#### Your instructions:
Copy each line of the listing where the word "dovrà" can be found.

┌──

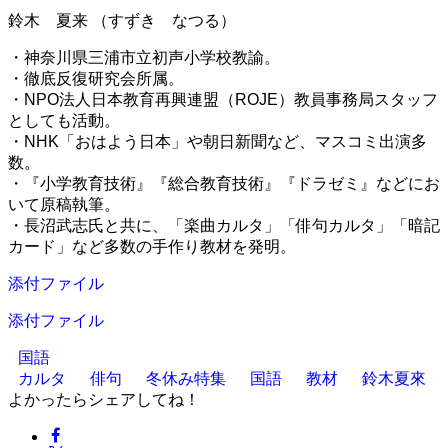
鈴木 夏来 （すずき なつる）
・神奈川県三浦市立初声小学校教諭。
・徹底反復研究会所属。
・NPO法人日本教育再興連盟（ROJE）教員事務局スタッフ
としても活動。
・NHK「おはよう日本」や朝日新聞など、マスコミ出演多
数。
・『小学教育技術』『総合教育技術』『ドラゼミ』などにお
いて原稿執筆。
・長沼武志氏と共に、「楽曲カルタ」「俳句カルタ」「暗記
カード」など多数の手作り教材を発明。
添付ファイル
添付ファイル
国語
カルタ
俳句
冬休み特集
国語
教材
鈴木夏來
よかったらシェアしてね！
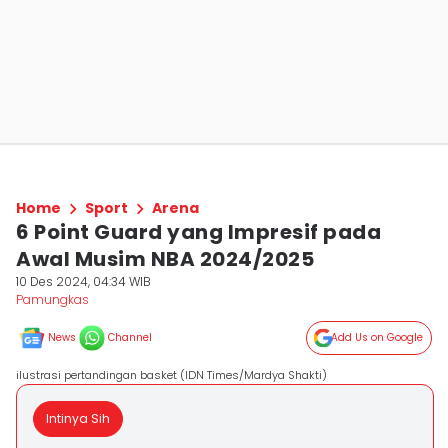
Home
Sport
Arena
6 Point Guard yang Impresif pada
Awal Musim NBA 2024/2025
10 Des 2024, 04:34 WIB
Pamungkas
News
Channel
Add Us on Google
ilustrasi pertandingan basket (IDN Times/Mardya Shakti)
Intinya Sih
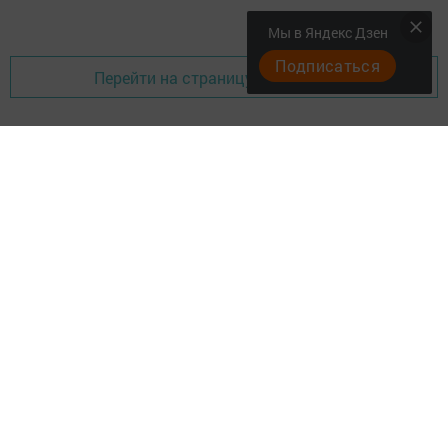
Мы в Яндекс Дзен
Подписаться
Перейти на страницу новости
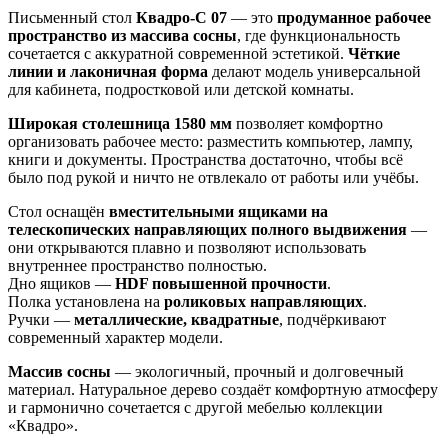
Письменный стол
Квадро-С 07
— это
продуманное рабочее
пространство из массива сосны
, где функциональность
сочетается с аккуратной современной эстетикой.
Чёткие
линии и лаконичная форма
делают модель универсальной
для кабинета, подростковой или детской комнаты.
Широкая столешница 1580 мм
позволяет комфортно
организовать рабочее место: разместить компьютер, лампу,
книги и документы. Пространства достаточно, чтобы всё
было под рукой и ничто не отвлекало от работы или учёбы.
Стол оснащён
вместительными ящиками на
телескопических направляющих полного выдвижения
—
они открываются плавно и позволяют использовать
внутреннее пространство полностью.
Дно ящиков —
HDF повышенной прочности
.
Полка установлена на
роликовых направляющих
.
Ручки —
металлические, квадратные
, подчёркивают
современный характер модели.
Массив сосны
— экологичный, прочный и долговечный
материал. Натуральное дерево создаёт комфортную атмосферу
и гармонично сочетается с другой мебелью коллекции
«Квадро».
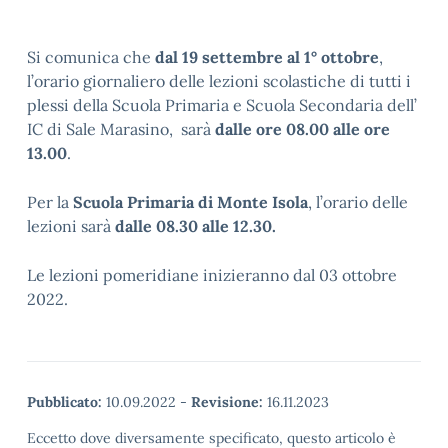
Si comunica che
dal 19 settembre al 1° ottobre
,
l’orario giornaliero delle lezioni scolastiche di tutti i
plessi della Scuola Primaria e Scuola Secondaria dell’
IC di Sale Marasino, sarà
dalle ore 08.00 alle ore
13.00
.
Per la
Scuola Primaria di Monte Isola
, l’orario delle
lezioni sarà
dalle 08.30 alle 12.30.
Le lezioni pomeridiane inizieranno dal 03 ottobre
2022.
Pubblicato:
10.09.2022
-
Revisione:
16.11.2023
Eccetto dove diversamente specificato, questo articolo è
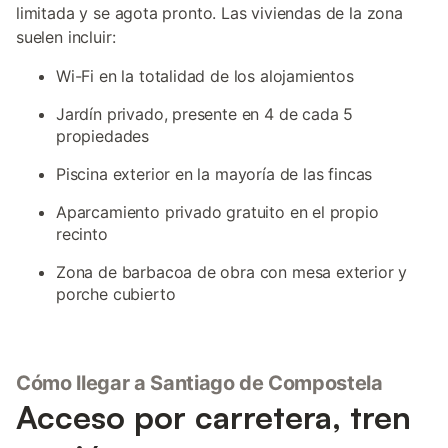
limitada y se agota pronto. Las viviendas de la zona
suelen incluir:
Wi-Fi en la totalidad de los alojamientos
Jardín privado, presente en 4 de cada 5
propiedades
Piscina exterior en la mayoría de las fincas
Aparcamiento privado gratuito en el propio
recinto
Zona de barbacoa de obra con mesa exterior y
porche cubierto
Cómo llegar a Santiago de Compostela
Acceso por carretera, tren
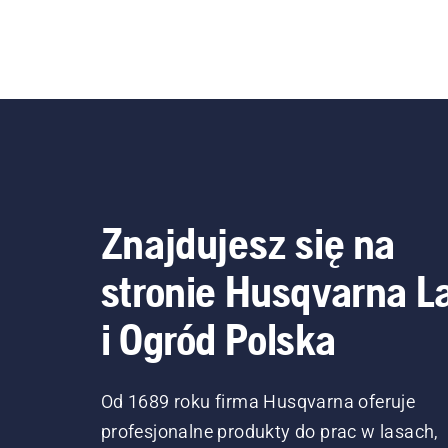
Znajdujesz się na
stronie Husqvarna L
i Ogród Polska
Od 1689 roku firma Husqvarna oferuje
profesjonalne produkty do prac w lasach,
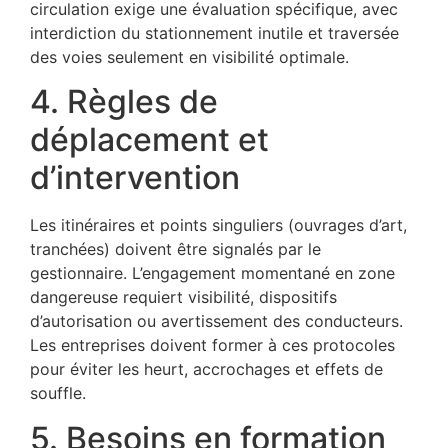
circulation exige une évaluation spécifique, avec
interdiction du stationnement inutile et traversée
des voies seulement en visibilité optimale.
4. Règles de
déplacement et
d’intervention
Les itinéraires et points singuliers (ouvrages d’art,
tranchées) doivent être signalés par le
gestionnaire. L’engagement momentané en zone
dangereuse requiert visibilité, dispositifs
d’autorisation ou avertissement des conducteurs.
Les entreprises doivent former à ces protocoles
pour éviter les heurt, accrochages et effets de
souffle.
5. Besoins en formation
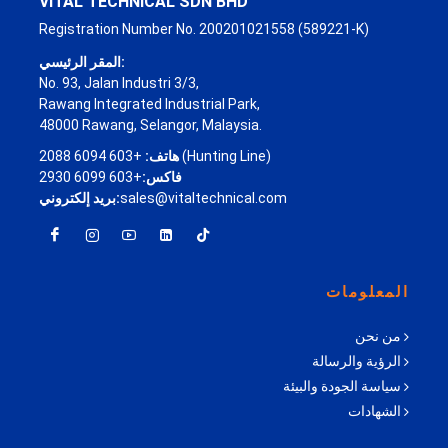
VITAL TECHNICAL SDN BHD
Registration Number No. 200201021558 (589221-K)
المقر الرئيسي:
No. 93, Jalan Industri 3/3,
Rawang Integrated Industrial Park,
48000 Rawang, Selangor, Malaysia.
هاتف:
+603 6094 2088 (Hunting Line)
+603 6099 2930
فاكس:
بريد إلكتروني:
sales@vitaltechnical.com
المعلومات
من نحن
الرؤية والرسالة
سياسة الجودة والبيئة
الشهادات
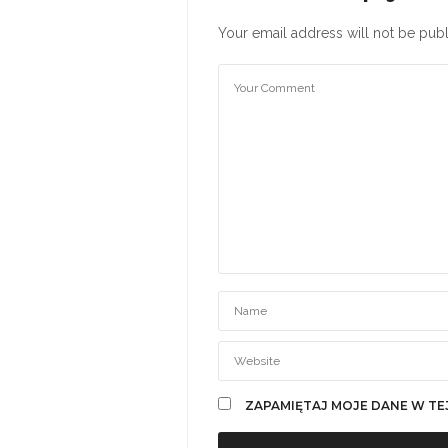
Your email address will not be publ
ZAPAMIĘTAJ MOJE DANE W TE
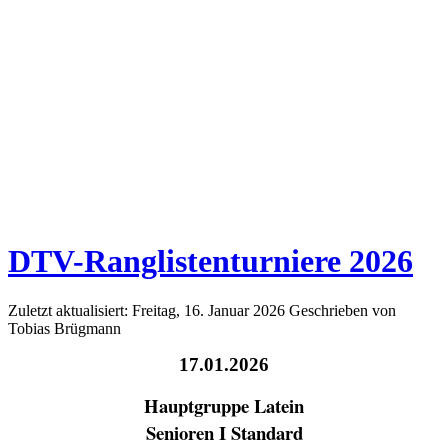
DTV-Ranglistenturniere 2026
Zuletzt aktualisiert: Freitag, 16. Januar 2026
Geschrieben von
Tobias Brügmann
17.01.2026
Hauptgruppe Latein
Senioren I Standard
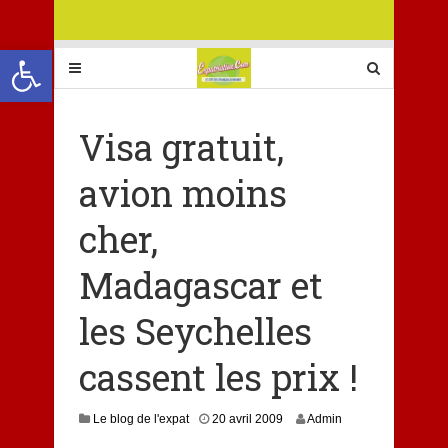
Ouvrir la barre d’outils
Visa gratuit,
avion moins
cher,
Madagascar et
les Seychelles
cassent les prix !
Le blog de l'expat
20 avril 2009
Admin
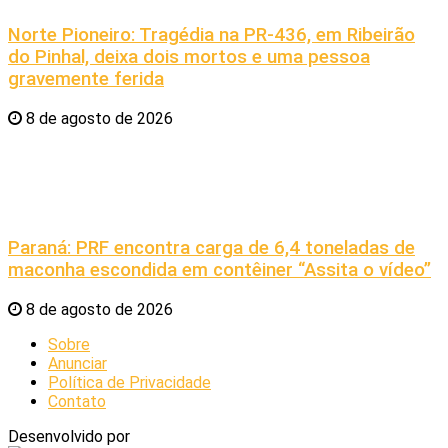
Norte Pioneiro: Tragédia na PR-436, em Ribeirão
do Pinhal, deixa dois mortos e uma pessoa
gravemente ferida
8 de agosto de 2026
Paraná: PRF encontra carga de 6,4 toneladas de
maconha escondida em contêiner “Assita o vídeo”
8 de agosto de 2026
Sobre
Anunciar
Política de Privacidade
Contato
Desenvolvido por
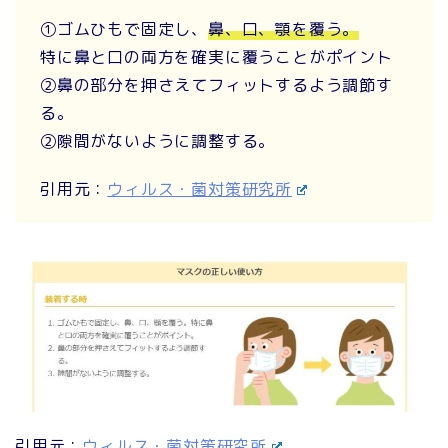
①ゴムひもで固定し、
鼻、口、顎を覆う。
特に鼻と口の両方を確実に覆うことがポイント
②鼻の部分を押さえてフィットするよう調節す
る。
②隙間がないように調整する。
引用元：
ウィルス・菌対策研究所
引用元：
ウィルス・菌対策研究所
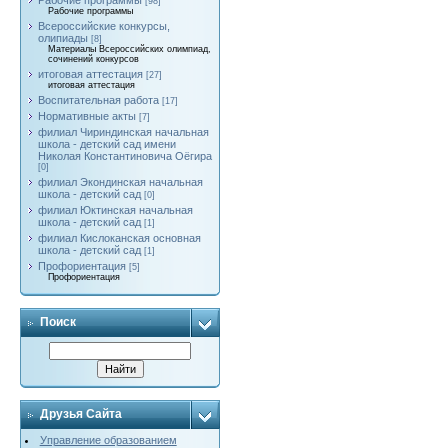
Рабочие программы
[98]
Рабочие программы
Всероссийские конкурсы,
олипиады
[8]
Материалы Всероссийских олимпиад,
сочинений конкурсов
итоговая аттестация
[27]
итоговая аттестация
Воспитательная работа
[17]
Нормативные акты
[7]
филиал Чириндинская начальная
школа - детский сад имени
Николая Константиновича Оёгира
[0]
филиал Экондинская начальная
школа - детский сад
[0]
филиал Юктинская начальная
школа - детский сад
[1]
филиал Кислоканская основная
школа - детский сад
[1]
Профориентация
[5]
Профориентация
Поиск
Друзья Сайта
Управление образованием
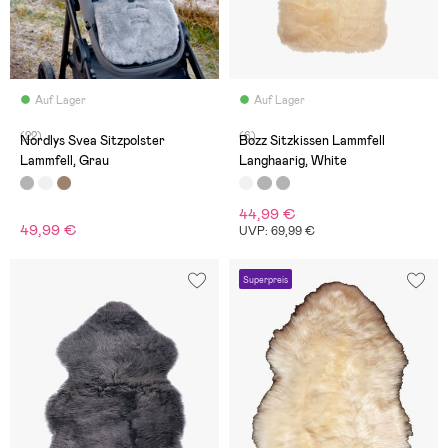
Auf Lager
Auf Lager
(22)
(6)
Nordlys Svea Sitzpolster
Bozz Sitzkissen Lammfell
Lammfell, Grau
Langhaarig, White
44,99 €
49,99 €
UVP: 69,99 €
Superpreis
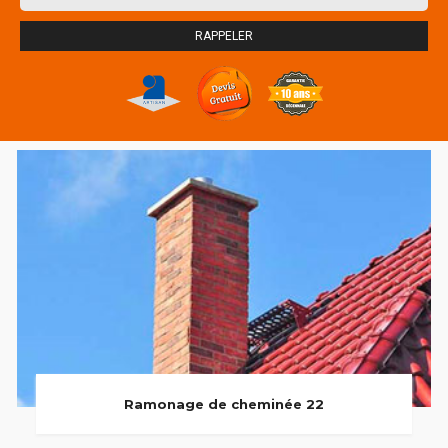
Ramonage de cheminée 22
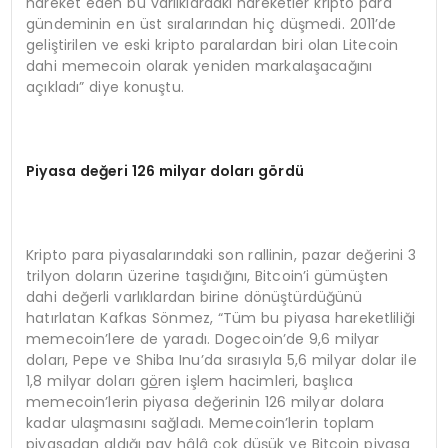
hareket eden bu varlıklardaki hareketler kripto para
gündeminin en üst sıralarından hiç düşmedi. 2011’de
geliştirilen ve eski kripto paralardan biri olan Litecoin
dahi memecoin olarak yeniden markalaşacağını
açıkladı” diye konuştu.
Piyasa değeri 126 milyar doları g
ö
rdü
Kripto para piyasalarındaki son rallinin, pazar değerini 3
trilyon doların üzerine taşıdığını, Bitcoin’i gümüşten
dahi değerli varlıklardan birine dönüştürdüğünü
hatırlatan Kafkas Sönmez, “Tüm bu piyasa hareketliliği
memecoin’lere de yaradı. Dogecoin’de 9,6 milyar
doları, Pepe ve Shiba Inu’da sırasıyla 5,6 milyar dolar ile
1,8 milyar doları g
ö
ren işlem hacimleri, başlıca
memecoin’lerin piyasa değerinin 126 milyar dolara
kadar ulaşmasını sağladı. Memecoin’lerin toplam
piyasadan aldığı pay hâlâ çok düşük ve Bitcoin piyasa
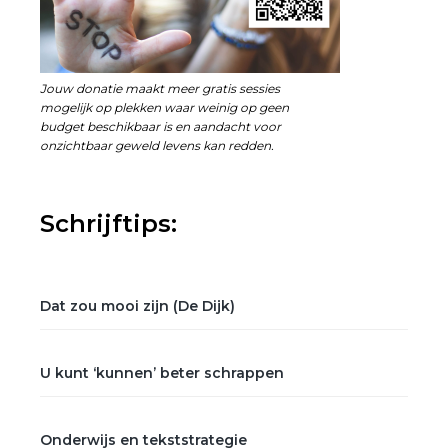
Jouw donatie maakt meer gratis sessies
mogelijk op plekken waar weinig op geen
budget beschikbaar is en aandacht voor
onzichtbaar geweld levens kan redden.
Schrijftips:
Dat zou mooi zijn (De Dijk)
U kunt ‘kunnen’ beter schrappen
Onderwijs en tekststrategie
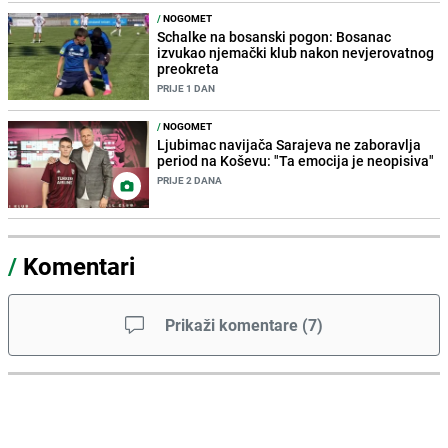
/
NOGOMET
Schalke na bosanski pogon: Bosanac
izvukao njemački klub nakon nevjerovatnog
preokreta
PRIJE 1 DAN
/
NOGOMET
Ljubimac navijača Sarajeva ne zaboravlja
period na Koševu: "Ta emocija je neopisiva"
PRIJE 2 DANA
/
Komentari
Prikaži komentare
(
7
)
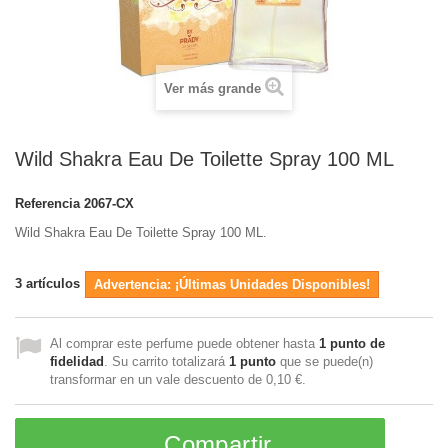
Ver más grande
Wild Shakra Eau De Toilette Spray 100 ML
Referencia
2067-CX
Wild Shakra Eau De Toilette Spray 100 ML.
3
artículos
Advertencia: ¡Últimas Unidades Disponibles!
Al comprar este perfume puede obtener hasta
1
punto de
fidelidad
. Su carrito totalizará
1
punto
que se puede(n)
transformar en un vale descuento de
0,10 €
.
Compartir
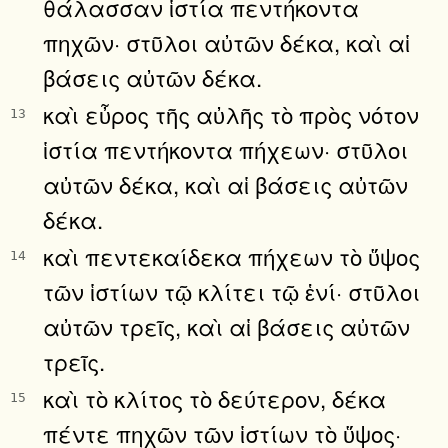
θάλασσαν ἱστία πεντήκοντα
πηχῶν· στῦλοι αὐτῶν δέκα, καὶ αἱ
βάσεις αὐτῶν δέκα.
καὶ εὖρος τῆς αὐλῆς τὸ πρὸς νότον
13
ἱστία πεντήκοντα πήχεων· στῦλοι
αὐτῶν δέκα, καὶ αἱ βάσεις αὐτῶν
δέκα.
καὶ πεντεκαίδεκα πήχεων τὸ ὕψος
14
τῶν ἱστίων τῷ κλίτει τῷ ἑνί· στῦλοι
αὐτῶν τρεῖς, καὶ αἱ βάσεις αὐτῶν
τρεῖς.
καὶ τὸ κλίτος τὸ δεύτερον, δέκα
15
πέντε πηχῶν τῶν ἱστίων τὸ ὕψος·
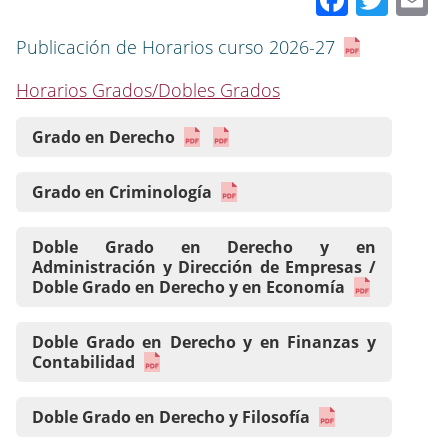
Publicación de Horarios curso 2026-27
Horarios Grados/Dobles Grados
Grado en Derecho
Grado en Criminología
Doble Grado en Derecho y en
Administración y Dirección de Empresas /
Doble Grado en Derecho y en Economía
Doble Grado en Derecho y en Finanzas y
Contabilidad
Doble Grado en Derecho y Filosofía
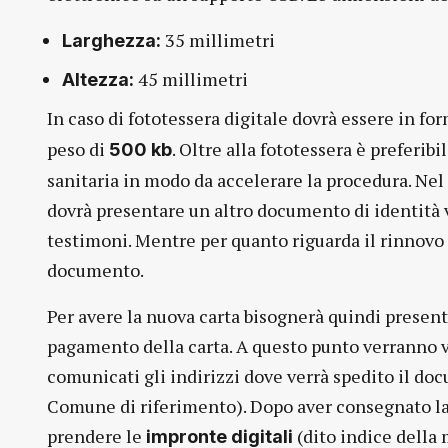
35 millimetri
Larghezza:
45 millimetri
Altezza:
In caso di fototessera digitale dovrà essere in fo
peso di
. Oltre alla fototessera è preferibi
500 kb
sanitaria in modo da accelerare la procedura. Nel c
dovrà presentare un altro documento di identità v
testimoni. Mentre per quanto riguarda il rinnovo
documento.
Per avere la nuova carta bisognerà quindi presenta
pagamento della carta. A questo punto verranno ve
comunicati gli indirizzi dove verrà spedito il doc
Comune di riferimento). Dopo aver consegnato la f
prendere le
(dito indice della 
impronte digitali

└──

#### Reply:
In caso di fototessera digitale dovrà essere in fo
dovrà presentare un altro documento di identità v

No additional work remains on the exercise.